Before examining whether this would be a wise strategy, it is important to understand that this really is the only genuine alternative to the one the United States has pursued for the past 65 years. To their credit, Layne and others who support the concept of offshore balancing have eschewed halfway measures and airy assurances that we can do more with less, which are likely recipes for disaster. They recognize that either the United States is actively involved in providing security and stability in regions beyond the Western Hemisphere, which means maintaining a robust presence in those regions, or it is not. Layne and others are frank in calling for an end to the global security strategy developed in the aftermath of World War II, perpetuated through the Cold War, and continued by four successive post-Cold War administrations.

At the same time, it is not surprising that none of those administrations embraced offshore balancing as a strategy. The idea of relying on Russia, China, and Iran to jointly “stabilize” the Middle East and Persian Gulf will not strike many as an attractive proposition. Nor is U.S. withdrawal from East Asia and the Pacific likely to have a stabilizing effect on that region. The prospects of a war on the Korean Peninsula would increase. Japan and other nations in the region would face the choice of succumbing to Chinese hegemony or taking unilateral steps for self-defense, which in Japan’s case would mean the rapid creation of a formidable nuclear arsenal.

Layne and other offshore balancing enthusiasts, like John Mearsheimer, point to two notable occasions when the United States allegedly practiced this strategy. One was the Iran-Iraq war, where the United States supported Iraq for years against Iran in the hope that the two would balance and weaken each other. The other was American policy in the 1920s and 1930s, when the United States allowed the great European powers to balance one another, occasionally providing economic aid, or military aid, as in the Lend-Lease program of assistance to Great Britain once war broke out. Whether this was really American strategy in that era is open for debate — most would argue the United States in this era was trying to stay out of war not as part of a considered strategic judgment but as an end in itself. Even if the United States had been pursuing offshore balancing in the first decades of the 20th century, however, would we really call that strategy a success? The United States wound up intervening with millions of troops, first in Europe, and then in Asia and Europe simultaneously, in the two most dreadful wars in human history.

It was with the memory of those two wars in mind, and in the belief that American strategy in those interwar years had been mistaken, that American statesmen during and after World War II determined on the new global strategy that the United States has pursued ever since. Under Franklin Roosevelt, and then under the leadership of Harry Truman and Dean Acheson, American leaders determined that the safest course was to build “situations of strength” (Acheson’s phrase) in strategic locations around the world, to build a “preponderance of power,” and to create an international system with American power at its center. They left substantial numbers of troops in East Asia and in Europe and built a globe-girdling system of naval and air bases to enable the rapid projection of force to strategically important parts of the world. They did not do this on a lark or out of a yearning for global dominion. They simply rejected the offshore balancing strategy, and they did so because they believed it had led to great, destructive wars in the past and would likely do so again.
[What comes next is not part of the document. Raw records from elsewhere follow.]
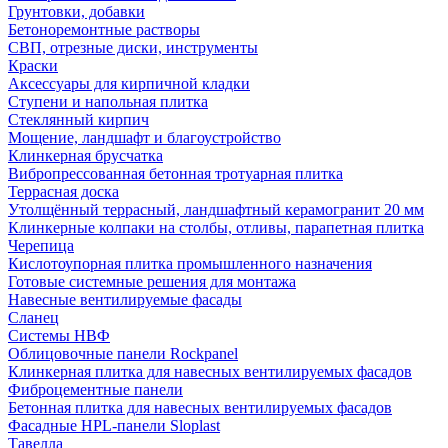
Грунтовки, добавки
Бетоноремонтные растворы
СВП, отрезные диски, инструменты
Краски
Аксессуары для кирпичной кладки
Ступени и напольная плитка
Cтеклянный кирпич
Мощение, ландшафт и благоустройство
Клинкерная брусчатка
Вибропрессованная бетонная тротуарная плитка
Террасная доска
Утолщённый террасный, ландшафтный керамогранит 20 мм
Клинкерные колпаки на столбы, отливы, парапетная плитка
Черепица
Кислотоупорная плитка промышленного назначения
Готовые системные решения для монтажа
Навесные вентилируемые фасады
Сланец
Системы НВФ
Облицовочные панели Rockpanel
Клинкерная плитка для навесных вентилируемых фасадов
Фиброцементные панели
Бетонная плитка для навесных вентилируемых фасадов
Фасадные HPL-панели Sloplast
Тавелла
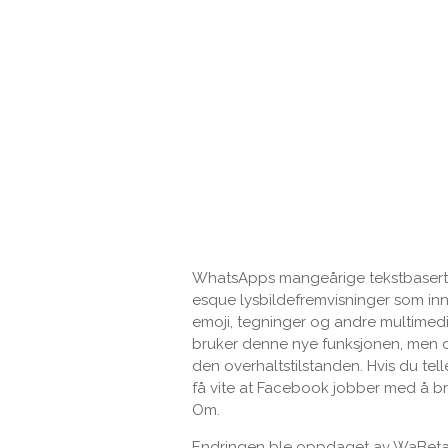
WhatsApps mangeårige tekstbaserte 
esque lysbildefremvisninger som inn
emoji, tegninger og andre multimed
bruker denne nye funksjonen, men de
den overhaltstilstanden. Hvis du tel
få vite at Facebook jobber med å br
Om.
Endringen ble oppdaget av WaBetaIn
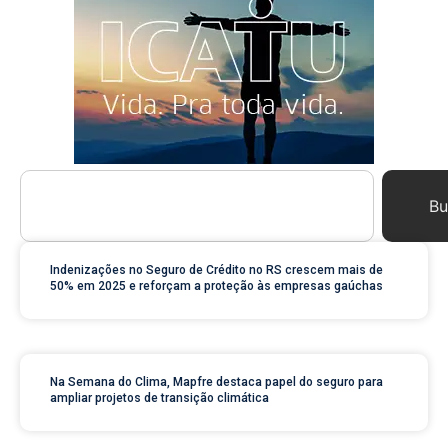
Bu
Indenizações no Seguro de Crédito no RS crescem mais de
50% em 2025 e reforçam a proteção às empresas gaúchas
Na Semana do Clima, Mapfre destaca papel do seguro para
ampliar projetos de transição climática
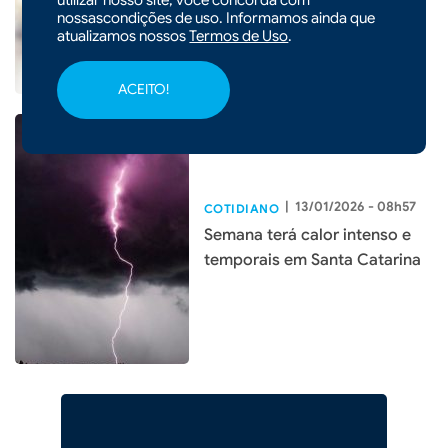
nossascondições de uso. Informamos ainda que
atualizamos nossos
Termos de Uso
.
ACEITO!
|
13/01/2026 - 08h57
COTIDIANO
Semana terá calor intenso e
temporais em Santa Catarina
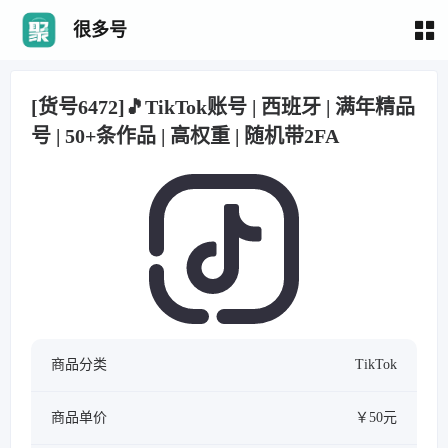
很多号
[货号6472]🎵TikTok账号 | 西班牙 | 满年精品
号 | 50+条作品 | 高权重 | 随机带2FA
商品分类
TikTok
商品单价
￥50元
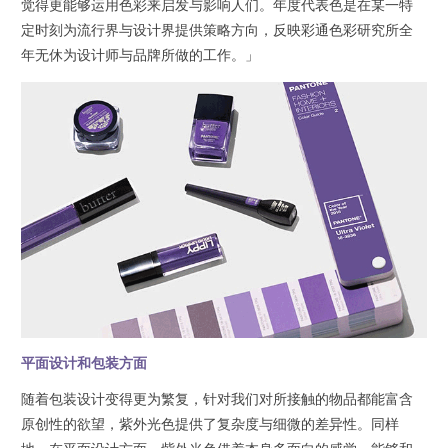
觉得更能够运用色彩来启发与影响人们。年度代表色是在某一特
定时刻为流行界与设计界提供策略方向，反映彩通色彩研究所全
年无休为设计师与品牌所做的工作。」
平面设计和包装方面
随着包装设计变得更为繁复，针对我们对所接触的物品都能富含
原创性的欲望，紫外光色提供了复杂度与细微的差异性。同样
They believed their new global strategy was more likely to deter major war and therefore be less destructive and less expensive in the long run. Subsequent administrations, from both parties and with often differing perspectives on the proper course in many areas of foreign policy, have all agreed on this core strategic approach.

From the beginning this strategy was assailed as too ambitious and too expensive. At the dawn of the Cold War, Walter Lippmann railed against Truman’s containment strategy as suffering from an unsustainable gap between ends and means that would bankrupt the United States and exhaust its power. Decades later, in the waning years of the Cold War, Paul Kennedy warned of “imperial overstretch,” arguing that American decline was inevitable “if the trends in national indebtedness, low productivity increases, [etc.]” were allowed to continue at the same time as “massive American commitments of men, money and materials are made in different parts of the globe.” Today, we are once again being told that this global strategy needs to give way to a more restrained and modest approach, even though the indebtedness crisis that we face in coming years is not caused by the present, largely successful global strategy.

Of course it is precisely the success of that strategy that is taken for granted. The enormous benefits that this strategy has provided, including the financial benefits, somehow never appear on the ledger. They should. We might begin by asking about the global security order that the United States has sustained since Word War II — the prevention of major war, the support of an open trading system, and promotion of the liberal principles of free markets and free government. How much is that order worth? What would be the cost of its collapse or transformation into another type of order?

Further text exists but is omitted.